(Data entries)
**********

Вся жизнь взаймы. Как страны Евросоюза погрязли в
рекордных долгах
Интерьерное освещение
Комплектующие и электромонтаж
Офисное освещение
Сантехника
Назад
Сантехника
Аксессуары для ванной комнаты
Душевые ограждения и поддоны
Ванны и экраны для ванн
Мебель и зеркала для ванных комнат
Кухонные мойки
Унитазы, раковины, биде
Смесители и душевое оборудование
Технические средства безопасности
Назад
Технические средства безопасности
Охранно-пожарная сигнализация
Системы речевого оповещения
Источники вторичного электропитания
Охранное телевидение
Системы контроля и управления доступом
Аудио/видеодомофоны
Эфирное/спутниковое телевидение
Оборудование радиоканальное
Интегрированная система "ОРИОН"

**********

(Exercise brief): Using the records above, restate word for word the lines from the one with "Комплектующие и электромонтаж" through the one with "Смесители и душевое оборудование", both included.

(Solution to the exercise):
Комплектующие и электромонтаж
Офисное освещение
Сантехника
Назад
Сантехника
Аксессуары для ванной комнаты
Душевые ограждения и поддоны
Ванны и экраны для ванн
Мебель и зеркала для ванных комнат
Кухонные мойки
Унитазы, раковины, биде
Смесители и душевое оборудование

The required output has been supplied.